The records follow. Filter them to the lines that hold "information".

· · · ·

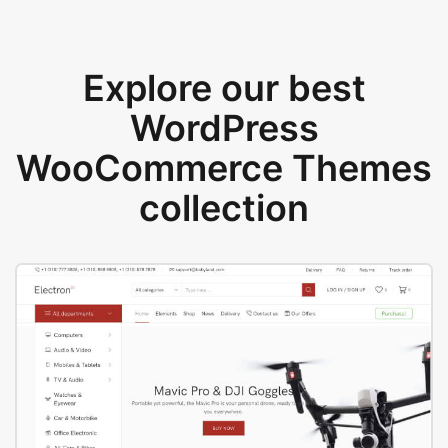
Explore our best
WordPress
WooCommerce Themes
collection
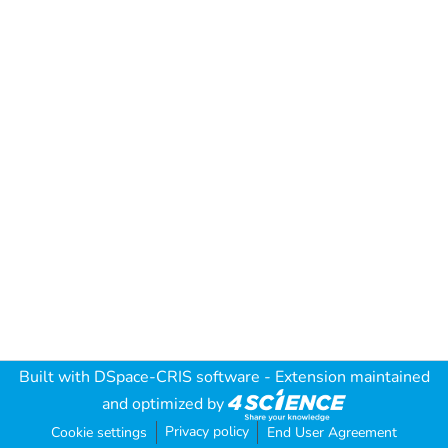
Built with
DSpace-CRIS software
- Extension maintained
and optimized by
Privacy policy
Cookie settings
End User Agreement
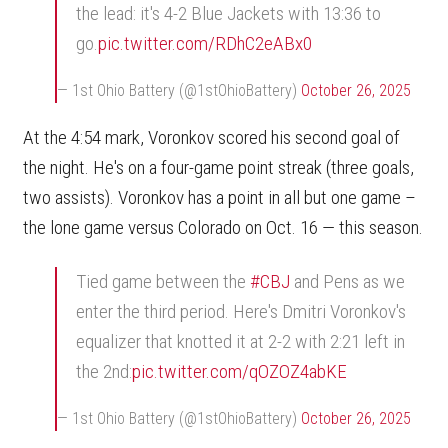
the lead: it's 4-2 Blue Jackets with 13:36 to
go.
pic.twitter.com/RDhC2eABx0
— 1st Ohio Battery (@1stOhioBattery)
October 26, 2025
At the 4:54 mark, Voronkov scored his second goal of
the night. He's on a four-game point streak (three goals,
two assists). Voronkov has a point in all but one game –
the lone game versus Colorado on Oct. 16 — this season.
Tied game between the
#CBJ
and Pens as we
enter the third period. Here's Dmitri Voronkov's
equalizer that knotted it at 2-2 with 2:21 left in
the 2nd:
pic.twitter.com/qOZOZ4abKE
— 1st Ohio Battery (@1stOhioBattery)
October 26, 2025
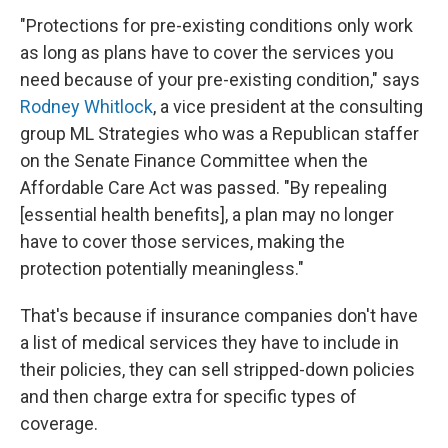
"Protections for pre-existing conditions only work
as long as plans have to cover the services you
need because of your pre-existing condition," says
Rodney Whitlock
, a vice president at the consulting
group ML Strategies who was a Republican staffer
on the Senate Finance Committee when the
Affordable Care Act was passed. "By repealing
[essential health benefits], a plan may no longer
have to cover those services, making the
protection potentially meaningless."
That's because if insurance companies don't have
a list of medical services they have to include in
their policies, they can sell stripped-down policies
and then charge extra for specific types of
coverage.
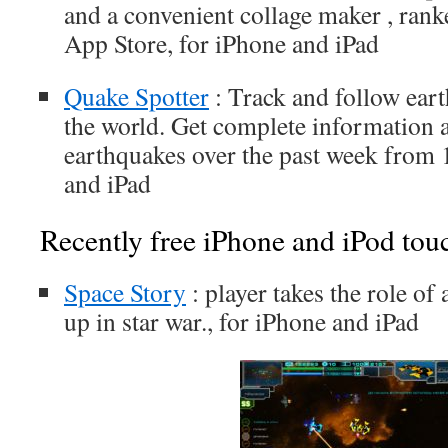
and a convenient collage maker , rank
App Store, for iPhone and iPad
Quake Spotter
: Track and follow ear
the world. Get complete information 
earthquakes over the past week from 
and iPad
Recently free iPhone and iPod tou
Space Story
: player takes the role of
up in star war., for iPhone and iPad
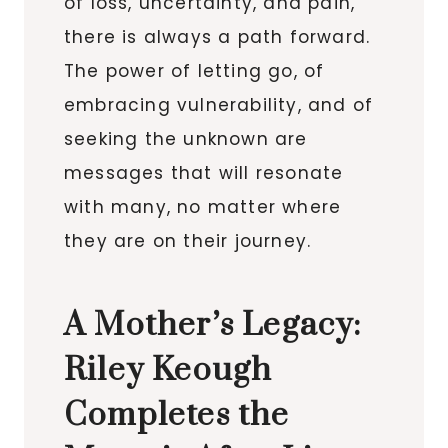
of loss, uncertainty, and pain,
there is always a path forward.
The power of letting go, of
embracing vulnerability, and of
seeking the unknown are
messages that will resonate
with many, no matter where
they are on their journey.
A Mother’s Legacy:
Riley Keough
Completes the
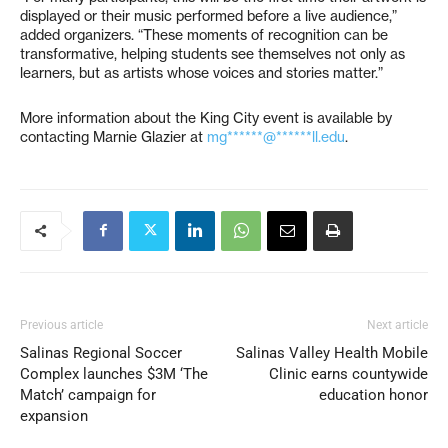
displayed or their music performed before a live audience,”
added organizers. “These moments of recognition can be
transformative, helping students see themselves not only as
learners, but as artists whose voices and stories matter.”
More information about the King City event is available by
contacting Marnie Glazier at
mg******@******ll.edu
.
Previous article
Next article
Salinas Regional Soccer
Salinas Valley Health Mobile
Complex launches $3M ‘The
Clinic earns countywide
Match’ campaign for
education honor
expansion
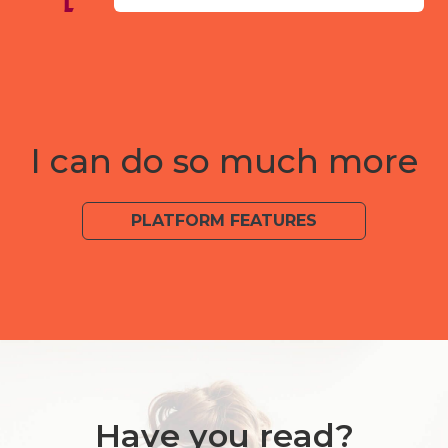
I can do so much more
PLATFORM FEATURES
Have you read?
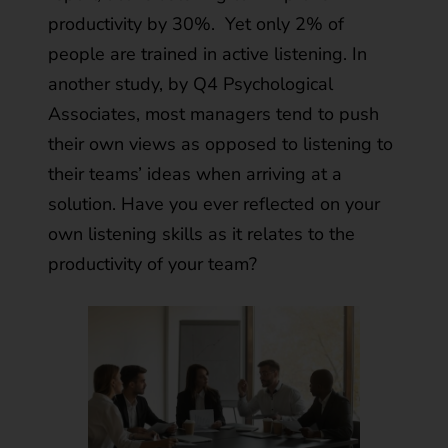
productivity by 30%
. Yet only 2% of
people are trained in active listening. In
another study, by Q4 Psychological
Associates,
most managers tend to push
their own views as opposed to listening to
their teams’ ideas
when arriving at a
solution. Have you ever reflected on your
own listening skills as it relates to the
productivity of your team?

· · · ·

**TASK RESULT**
the world. Get complete information 
More information about the King City event is available by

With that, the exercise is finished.